作品タイトル不明
30.スキルチェック
シートを敷いた上に寝そべり、冷たい夜風に当たる。先ほどまで熱いコンロを囲んでいたのもあって、冷たさが心地いい。
「今日も美味しく頂きました。色んな鶏肉を食べられて、幸せです」
「まさか、あんなに部位があるなんて知らなかったのじゃ。どれも、美味じゃったのう」
「気に入ってくれたなら嬉しい。まだ、肉は残っているから、また作れるよ。今度は違う料理でも作る?」
味をつけて炒めるのも美味しいし、煮込むのも美味しい。料理次第で美味しさが変わってくるから、本当に飽きない。

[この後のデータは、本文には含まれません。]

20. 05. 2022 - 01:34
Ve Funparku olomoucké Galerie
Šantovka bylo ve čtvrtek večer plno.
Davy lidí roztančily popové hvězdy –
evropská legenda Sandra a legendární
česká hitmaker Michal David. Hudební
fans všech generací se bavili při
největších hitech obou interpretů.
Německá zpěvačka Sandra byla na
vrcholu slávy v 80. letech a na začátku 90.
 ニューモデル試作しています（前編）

だけど、私の言葉に二人は悩んでいるようだった。眉間に皺を寄せて、悩ましい感じだ。
「他の料理にも興味がありますが、また同じものが食べたいです。同じおいしさをまだ堪能していたいです」
「わらわもそうじゃ! また、炭火焼鳥をやるのじゃ!」
「気に入ったみたいだね。そういうのなら、またやろうか」
「「やったー!」」
二人とも嬉しそうに腕を高く上げた。これならば、次も作り甲斐があるということだ。
「そうだ! どんなスキルを獲得したか、見てみない?」
「そうじゃった! 今回の目的はそれじゃったな!」
「あまりにも美味しくて忘れてました。確認しましょう」
体を起き上がらせると、私たちはステータス画面を確認した。
「私は……魔法が追加になりました! 探知魔法だそうです」
「わらわは高速移動じゃ! ほほう……今まで以上に速く走れるようになったのう」
「えーっと、私は……あっ! 来たよ! 鑑定スキル!」
「本当ですか!?」
「やったの!」
二人が私の側によって、ステータス画面を一緒に見る。そのスキル欄にはちゃんと鑑定スキルが表示されていた。

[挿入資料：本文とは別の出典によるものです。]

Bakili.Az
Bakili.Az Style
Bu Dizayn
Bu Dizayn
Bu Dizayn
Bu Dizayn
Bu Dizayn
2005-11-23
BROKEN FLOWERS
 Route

「これで、目的は達成じゃな! 早速、明日は村に行くのか?」
「うん。早く解決してあげたいから、行こう」
「じゃあ、スピード出して超速で行きますね! 任せてください、アクセル踏みまくります!」
「「それは止めて!」」
早くってそういう意味じゃないからー!
◇
安全運転(比較的)で村へと向かった私たち。村の離れたところでキャンピングカーを下り、村に向かっていった。
そうして歩いて行くと、畑が見えてくる。その畑には見慣れた人、お兄さんが立っていた。
「あっ、お兄さん!」
「君たちは、昨日の! 何かあったんですか?」
「畑の状態が分かる能力を身に着けてきたよ」
「き、昨日の今日でですか?」
私の言葉にお兄さんは驚いた顔をした。やはり、そう簡単には信じられないようだ。だけど、本当のことだから胸を張ってやる。
「だから、私に畑の状態を確認させて」
「わ、分かりました。どうぞ、見てください」
お兄さんが畑に誘導すると、私はしゃがみこむ。そして、土に向かって鑑定スキルを使った。
【畑の土】
状態:強酸性
すると、すぐに結果が出てきた。どうやら、この畑の強い酸性に傾いているようだ。作物はやや酸性でも育つもの。それが、いきなり強い酸性になって育たなくなってしまったのだろう。
「お兄さん、原因が分かったよ。どうやら、この畑は強い酸性に犯されているみたい」
「さ、酸性? それはどういう状態なんですか?」
「片方に成分が傾いているってこと。そうなっちゃうと、作物が育たなくなるんだよ」
「そ、そうだったんですね……。知りませんでした」
きっと、魔物がまき散らした液体が酸性だったの違いない。それが土に染み込んで、酸性に傾いてしまったんだ。
だけど、解決法なら知っている。アルカリ性の成分をまけば、酸性に傾いた土を直すことが出来る。
そして、その手段もある。私のネットショッピングで石灰を買えばいい。だけど、それを簡単に言ってしまうと、スキルについて追及されてしまう。だから、ごまかすことをしなければならない。
「私だったら、土を元に戻す方法も知っているし、必要な物も買えるよ」
「ほ、本当ですか!? 今、村長と話をしてきます!」
お兄さんは慌てた様子で村へと戻っていった。私たちがその場で待っていると、村の方から大勢の人たちがこちらに向かってくるのが見えた。
大勢の人が私たちの前で止まると、中から老人が前に出てきた。
「あの……畑を元に戻す手段があると聞いたのですが。本当ですか?」
「うん、本当だよ。必要な物を買って、それをばらまけば元通りに戻るよ」
「で、では! お願いできませんでしょうか。もう、頼れるのがあなた方しかおりませんので……」
「もちろん、任せて! お金は後で支払ってもらってもいい?」
「えぇ、もちろんです」
これで、安心して商品を買うことが出来る。私たちはみんなと別れ、離れた場所へと移動をした。